Tuttavia dobbiamo avere la consapevolezza che parole come solidarietà, uguaglianza, partecipazione, pace... non sono termini neutrali, non possono essere acquisiti semplicemente come sfondo di un'azione politica qualsiasi, essi stessi nascono e si alimentano all'interno delle contraddizioni, devono essere elementi generatori di conflitti per superare le disuguaglianze e rendere le differenze non un ostacolo alla convivenza, ma un elemento di crescita della stessa.

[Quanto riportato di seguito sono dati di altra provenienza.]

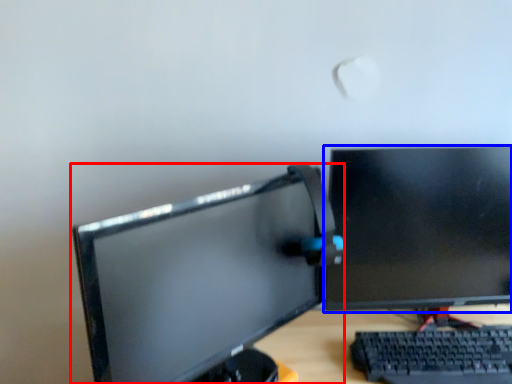 Question: Which object appears closest to the camera in this image, computer monitor (highlighted by a red box) or computer monitor (highlighted by a blue box)?

Choices:
 (A) computer monitor
 (B) computer monitor

Answer: (A) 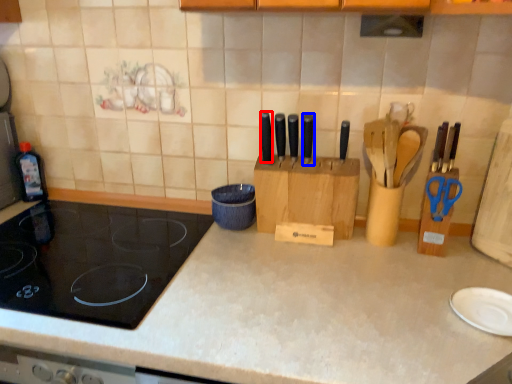 Question: Which object appears closest to the camera in this image, knife (highlighted by a red box) or knife (highlighted by a blue box)?

Choices:
 (A) knife
 (B) knife

Answer: (B) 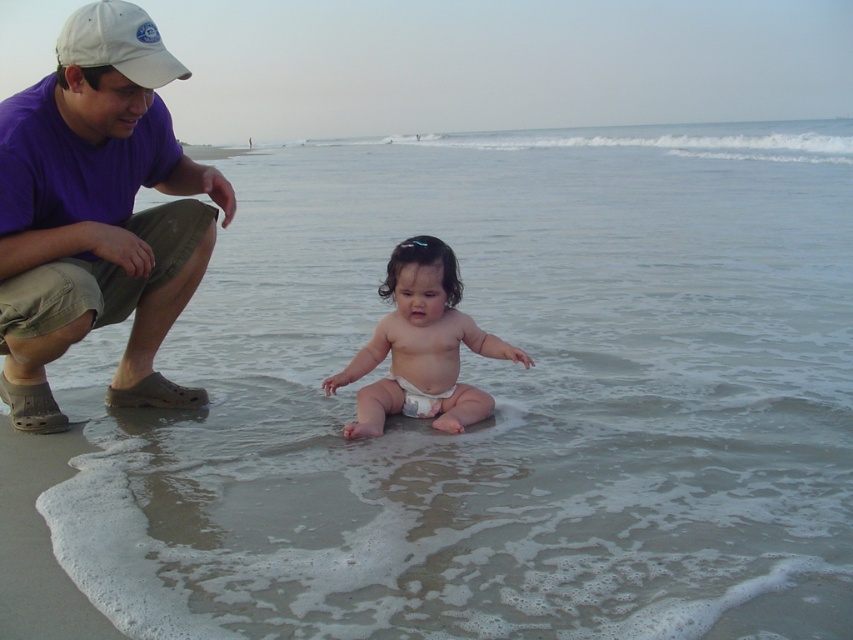 Does purple cotton shirt at upper left have a smaller size compared to white fabric cap at upper left?

Incorrect, purple cotton shirt at upper left is not smaller in size than white fabric cap at upper left.

Measure the distance between point (61,280) and camera.

They are 2.58 meters apart.

Is point (167, 224) less distant than point (112, 17)?

That is False.

Locate an element on the screen. This screenshot has height=640, width=853. purple cotton shirt at upper left is located at coordinates pos(97,212).

Is white diaper toddler at center above white fabric cap at upper left?

Incorrect, white diaper toddler at center is not positioned above white fabric cap at upper left.

Does white diaper toddler at center have a greater height compared to white fabric cap at upper left?

Yes, white diaper toddler at center is taller than white fabric cap at upper left.

Is point (431, 314) closer to viewer compared to point (149, 45)?

No, (431, 314) is behind (149, 45).

Find the location of a particular element. white diaper toddler at center is located at coordinates (421, 346).

Who is positioned more to the left, white diaper toddler at center or white cloth diaper at center?

white cloth diaper at center

Is point (428, 371) less distant than point (439, 403)?

That is True.

Locate an element on the screen. Image resolution: width=853 pixels, height=640 pixels. white diaper toddler at center is located at coordinates (421, 346).

In order to click on white diaper toddler at center in this screenshot , I will do `click(421, 346)`. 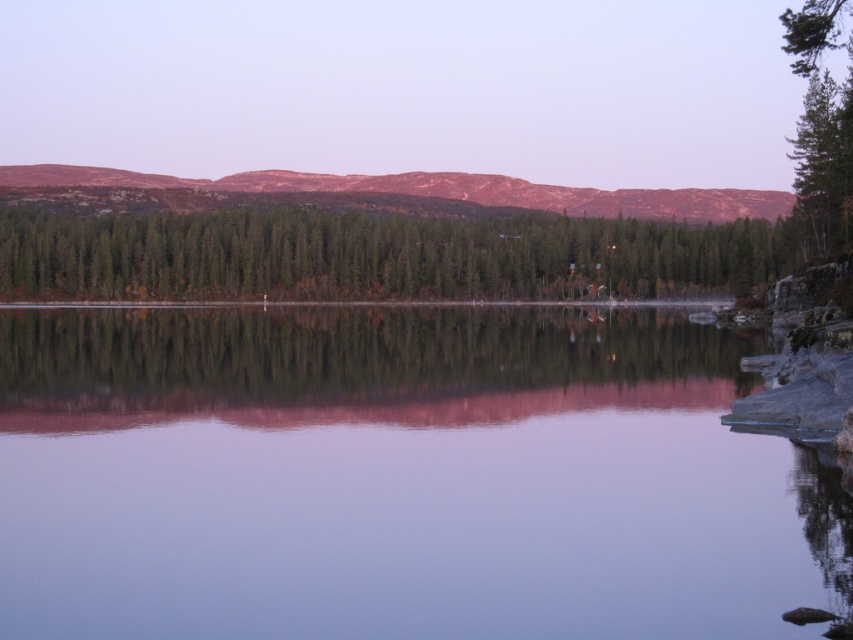 You are an artist trying to paint the landscape. You want to ensure that the transparent water at center and rustic brown mountain at upper center are proportionally accurate. Which object should you paint first to maintain the correct size relationship between them?

You should paint the rustic brown mountain at upper center first because it occupies more space than the transparent water at center, allowing you to establish the larger area before detailing the smaller one.

You are standing at the edge of the lake and see the transparent water at center and the green textured tree at right. Which object is closer to your left side?

The transparent water at center is positioned on the left side of green textured tree at right, so the transparent water at center is closer to your left side.

You are standing at the edge of the lake and want to determine the relative positions of two points marked in the image. Which point is closer to you, point (488,605) or point (306,180)?

Point (488,605) is closer to the viewer than point (306,180). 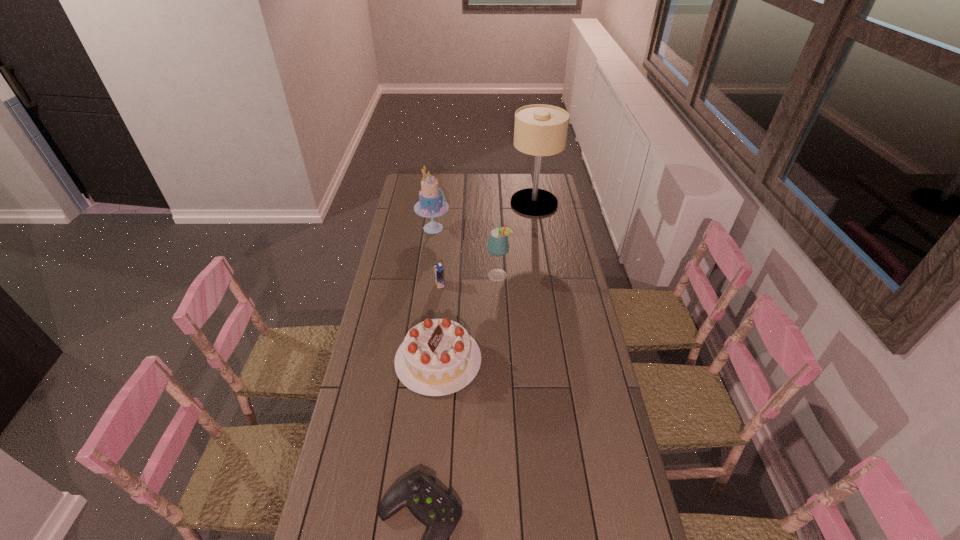 This screenshot has height=540, width=960. Find the location of `vacant space that satisfies the following two spatial constraints: 1. with a ladder on the side of the birthday cake; 2. on the left side of the cake`. vacant space that satisfies the following two spatial constraints: 1. with a ladder on the side of the birthday cake; 2. on the left side of the cake is located at coordinates (416, 360).

Locate an element on the screen. blank space that satisfies the following two spatial constraints: 1. with a ladder on the side of the orange_juice; 2. on the right side of the second farthest object is located at coordinates (425, 284).

This screenshot has width=960, height=540. In order to click on free location that satisfies the following two spatial constraints: 1. with a ladder on the side of the alcohol; 2. on the right side of the fifth nearest object in this screenshot , I will do `click(427, 275)`.

The width and height of the screenshot is (960, 540). I want to click on blank area in the image that satisfies the following two spatial constraints: 1. on the back side of the alcohol; 2. on the right side of the fourth tallest object, so (445, 275).

You are a GUI agent. You are given a task and a screenshot of the screen. Output one action in this format:
    pyautogui.click(x=<x>, y=<y>)
    Task: Click on the vacant space that satisfies the following two spatial constraints: 1. with a ladder on the side of the second object from right to left; 2. on the right side of the cake
    The image size is (960, 540).
    Given the screenshot: What is the action you would take?
    pyautogui.click(x=427, y=275) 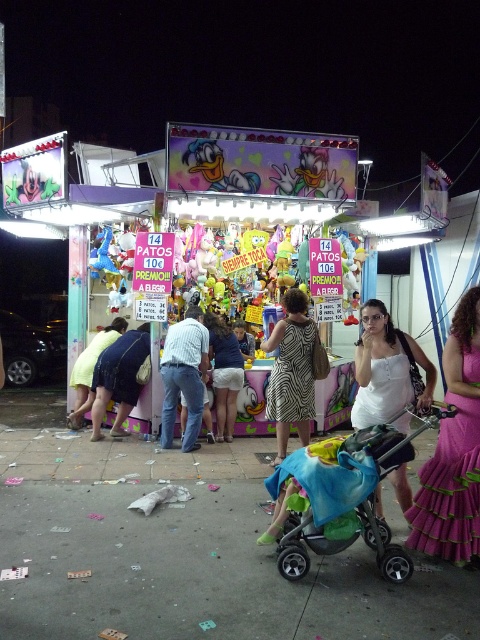 Question: Does zebra print dress at center appear under striped fabric shirt at center?

Choices:
 (A) yes
 (B) no

Answer: (B)

Question: Which is farther from the striped fabric shirt at center?

Choices:
 (A) white satin dress at center
 (B) black plastic baby carriage at lower right
 (C) pink satin dress at lower right
 (D) white lace skirt at center

Answer: (C)

Question: Which of these objects is positioned farthest from the pink satin dress at lower right?

Choices:
 (A) white satin dress at center
 (B) black plastic baby carriage at lower right
 (C) striped fabric shirt at center
 (D) white lace skirt at center

Answer: (D)

Question: Is the position of black plastic baby carriage at lower right less distant than that of white lace skirt at center?

Choices:
 (A) no
 (B) yes

Answer: (B)

Question: Is black plastic baby carriage at lower right thinner than pink satin dress at lower right?

Choices:
 (A) no
 (B) yes

Answer: (A)

Question: Which point appears closest to the camera in this image?

Choices:
 (A) (303, 364)
 (B) (301, 392)
 (C) (229, 396)
 (D) (392, 368)

Answer: (D) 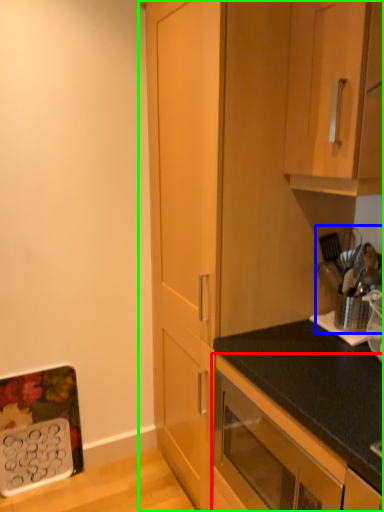 Question: Estimate the real-world distances between objects in this image. Which object is closer to cabinetry (highlighted by a red box), appliance (highlighted by a blue box) or cabinetry (highlighted by a green box)?

Choices:
 (A) appliance
 (B) cabinetry

Answer: (B)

Troppo spesso, sopratutto dinanzi alla crisi delle forme partito, assistiamo alla declinazione di termini proposti come panacea di un male, quando essi stessi richiedono una rivisitazione completa dei luoghi organizzati, ma anche una trasformazione cultura dei processi di elaborazione e di condivisione di un progetto.

Un prerequisito della partecipazione è la cittadinanza attiva, il cittadino consapevole che vuole esercitare il suo protagonismo insieme a duna comunità.

Questo necessita, a meno di continuare a perpetuare una politica individualistica, il senso di comunità, una comunità che mi interessa, della quale voglio occuparmi e nella quale riconosco l'esistenza di beni comuni.

Proprio per evitare di ridurre l'idea della partecipazione semplicemente come una ricetta per superare le difficoltà e la crisi della politica, e non invece come elemento radicale e profondo di trasformazione, è opportuno porci seriamente alcune domande:

  • Partecipazione perché?

  • Partecipazione per che cosa?

Se la risposta alla prima domanda diventa abbastanza immediata rispetto al prerequisito di senso di appartenenza ad una comunità e del mio “I care” verso essa, alla seconda domanda si offrono diverse articolazioni di risposte.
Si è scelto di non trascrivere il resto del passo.